Le Capitaine Gaston Rousseau, lors de la reconnaissance du gouvernement fédéral, au milieu des années 1990, aux valeureux marins de la marine marchande ayant participé à la libération de l’Europe entre 1939 et 1945.
« Au total, j’ai perdu 80 % de mes compagnons lors de nos actions pendant cette guerre. Nos bateaux étaient continuellement dans la ligne de mire des Allemands. Ils nous attaquaient avec des troupes de sous-marins constituées dans le but de nous détruire. Ils étaient conscients de la valeur de nos déplacements. C’était effectivement un travail très risqué. Les gars se faisaient souvent embarquer de force parce qu’il manquait toujours du monde pour faire le travail. À cause de ça, nous n’avions jamais de congé. Il y avait trop de travail et j’imagine qu’ils avaient peur de ne pas nous revoir si nous débarquions. Moi, je le faisais parce que ça devait être fait et aussi pour gagner ma vie. Mais j’aurais aimé avoir quelques journées de congé », se remémore tristement ce fier marin de carrière.
Gaston Rousseau raconte également ce qui a probablement été son plus dangereux périple en mer : « Une fois, nous transportions du gaz liquéfié. Cette matière était hautement inflammable et je n’ai pas besoin de faire un dessin sur ce qui se serait passé si on nous avait tiré dessus. Tout l’équipage était très nerveux. Il fallait même arroser notre chargement pour maintenir une température régulière. Sinon le gaz aurait pu exploser par lui-même. »
Tout de suite après la guerre, M. Rousseau s’est rendu à Halifax pour passer son brevet de capitaine au long cours. Il a lui-même payé toutes les dépenses encourues. Il fut cinq ans, en tout, sans retourner à voir sa famille à Trois-Pistoles. Ce « laboureur des mers » a navigué partout autour du monde et a eu une carrière hors du commun. Il a également été pilote sur le Saint-Laurent, jusqu’à sa retraite. Il a aussi été nommé commandant du Rassemblement des Grands Voiliers de 1984 à Québec où il était en charge de diriger les voiliers venus de partout vers le port de Québec. Son carnet de bord est bien rempli de nombreuses autres valeureuses actions.

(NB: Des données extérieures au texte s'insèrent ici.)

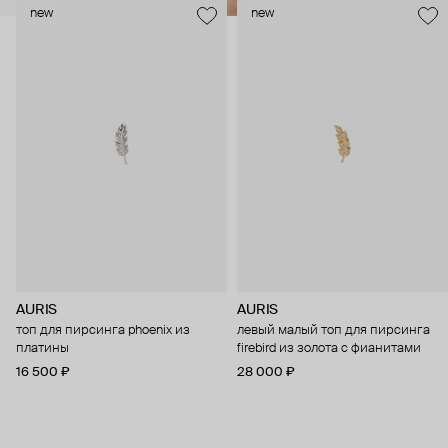
new
new
AURIS
AURIS
топ для пирсинга phoenix из
левый малый топ для пирсинга
платины
firebird из золота с фианитами
16 500 ₽
28 000 ₽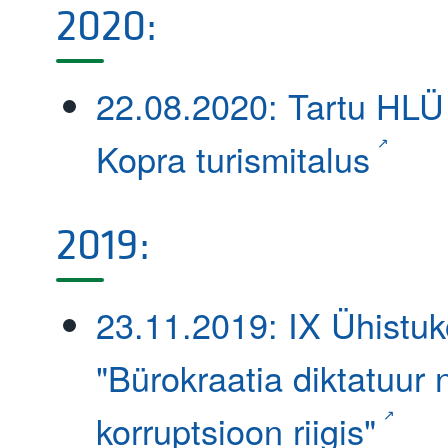
2020:
22.08.2020: Tartu HLÜ
Kopra turismitalus
2019:
23.11.2019: IX Ühistu
"Bürokraatia diktatuur 
korruptsioon riigis"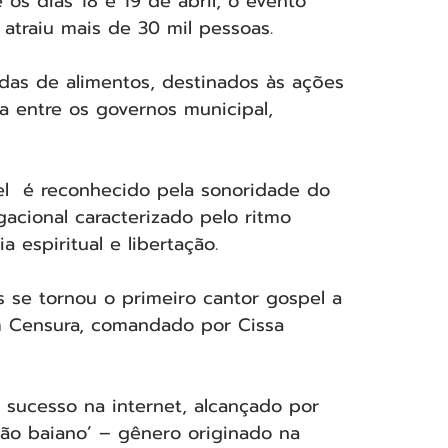
 os dias 18 e 19 de abril, o evento 
atraiu mais de 30 mil pessoas. 
adas de alimentos, destinados às ações 
 entre os governos municipal, 
el  é reconhecido pela sonoridade do 
gacional caracterizado pelo ritmo 
 espiritual e libertação. 
s se tornou o primeiro cantor gospel a 
m Censura, comandado por Cissa 
o sucesso na internet, alcançado por 
ão baiano’ – gênero originado na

« Je suis conscient de la très grande chance que j’ai d’être ressorti vivant de cette guerre. Ce qui me rend amer c’est qu’ils se sont servis de nous pour faire la guerre sans nous mentionner, sans nous en être redevable. Il n’y a pas longtemps, environ 20 ans, que la marine marchande a été reconnue pour ses actions durant la guerre. Nous nous sommes regroupés, des marins de la marine marchande, et nous avons nous-mêmes payé un monument en la mémoire des nôtres qui ont perdu la vie lors de la Deuxième Guerre mondiale », conclut M. Rousseau. Ce monument a été érigé près du bassin Louise, au Port de Québec et on y retrouve les noms des marins gisant en mer.
Le 11 novembre prochain, à 13 h 30 au Centre culturel de Trois-Pistoles, sera présentée une conférence retraçant les grandes lignes de la vie de Gaston Rousseau. Cette synthèse sera exposée par Gaston Rioux en collaboration avec la Société d’histoire et de généalogie de Trois-Pistoles. Gaston Rioux est le neveu de M. Rousseau, prénommé en l’honneur de son oncle et dépositaire des archives des familles Rousseau et Rioux. Gaston Rousseau sera également présent afin de livrer un témoignage et de répondre aux questions. Cette conférence est donc une occasion en or pour en apprendre davantage sur une véritable légende vivante, originaire de la région.

« Je suis un laboureur des mers », affirme le capitaine Gaston Rousseau, qui a fait le tour du monde en bateau.